Sr Verdaguer sometimes thought it sounded refined to punctuate his conversation with neat phrases he had culled from commercial correspondence.

They didn’t really see eye to eye. They never would have. They probably
shared the same conception of life and similar interests, but they employed different, possibly opposing tactics.

When they had finished their smokes, Riera seemed to want to continue walking. Verdaguer grabbed his parcel, put it under his arm and started off. He seemed increasingly restless and on edge. Riera’s sour little smile seemed embossed on his features. The deep wrinkles were like dark stripes across his face.

It was one of those summer mornings in Barcelona when it is oppressively hot and humid. Small white clouds kept floating over the radiantly bright sky – whitish blue in gauzy fusion. Maids were beating mattresses in a gallery with sticks. The cobbles exuded a red hot stink. A triangle of pigeons flew up and glided over roof terraces. Not a leaf stirred. People sweated and looked to be on their last legs. Verdaguer and Riera reached Balmes and the Ronda de la Universitat.

“Are you heading towards the Plaça de Catalunya?” asked Riera affably.

“No, senyor, I’m going to Universitat.”

“It’s been a pleasure, Sr Verdaguer. If you want me for anything, you will find me at the Cafè d’Orient in the afternoon.”

“Thank you. You can find me in the Plaça de Catalunya. The usual bench.”


Bon dia tingui
, Verdaguer!”

“You have an enjoyable one too, Sr Riera. Be good.”

And they walked off in opposite directions.

A Friend: Albert Santaniol

At the Athenaeum Library Sr Climent tells me that our friend Albert Santaniol has died. He hands me a column from an evening paper that reports the news. I am quite shocked, and left feeling blank, reduced to a kind of silence that might seem like indifference but is simply a consequence of my temperament: my fitful lethargy. Santaniol was a friend from the library. He was a young man from rural Lleida. I imagine he was well-off, and a bad, rather reckless student behind his formal, stiff appearance. Such traits made him interesting. When I arrive home that evening, I work through lots of Santaniol’s papers and write these words to commemorate his passage across this earth.

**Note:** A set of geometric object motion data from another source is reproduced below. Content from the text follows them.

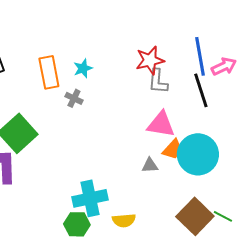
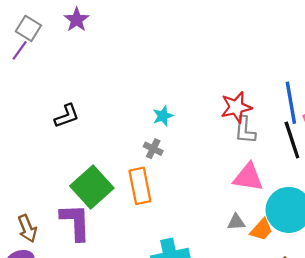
orange rectangle: (49, 72) -> (140, 186), moved
orange trapezoid: (173, 149) -> (261, 230), moved

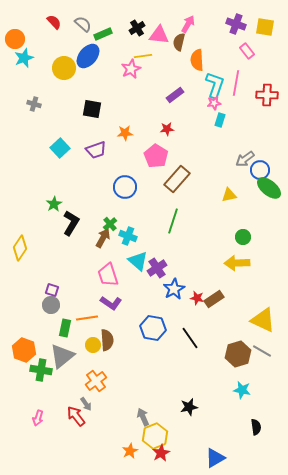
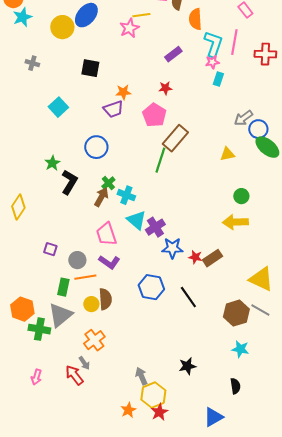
purple trapezoid: (96, 150) -> (113, 109), moved
blue circle: (125, 187) -> (96, 147), moved
green line: (173, 221) -> (160, 160), moved
blue star: (174, 289) -> (172, 248), turned 30
gray circle: (51, 305) -> (77, 260), moved
black semicircle: (256, 427) -> (235, 386), moved

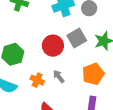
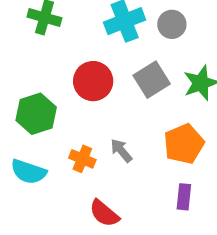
red circle: (53, 46) -> (93, 81), moved

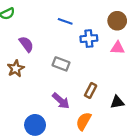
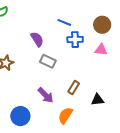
blue line: (65, 21) -> (64, 22), moved
purple semicircle: (26, 44) -> (37, 39), moved

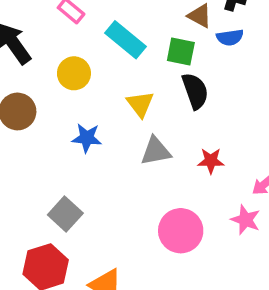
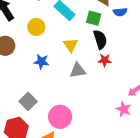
red star: (211, 161) -> (105, 60), moved
pink circle: (181, 231) -> (60, 117), moved

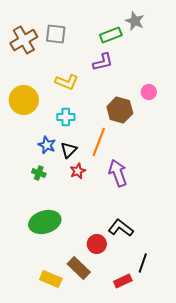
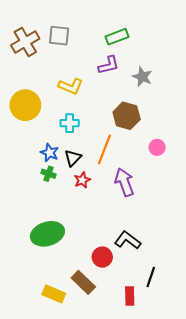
gray star: (135, 21) -> (142, 77), moved
pink circle: (149, 92) -> (157, 147), moved
green cross: (39, 173) -> (48, 174), moved
red rectangle: (123, 281) -> (130, 296), turned -66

People were quite aware that he existed because his death was the source
of wide comment. Our hapless friend died in a railway accident in southern Italy – a train that went off the tracks. I made futile inquiries to find out the details. However, the dailies did cover the story: they wrote about the victim, filled their stories out with many real and invented facts – especially over the first few days. No doubt to pad out the column and emphasize what a dreadful accident it had been, one daily stated that the dead youth had a great future ahead of him. Today, the few people around who show concern for the feelings of others unanimously agree that Santaniol’s departure was a great loss, a real pity.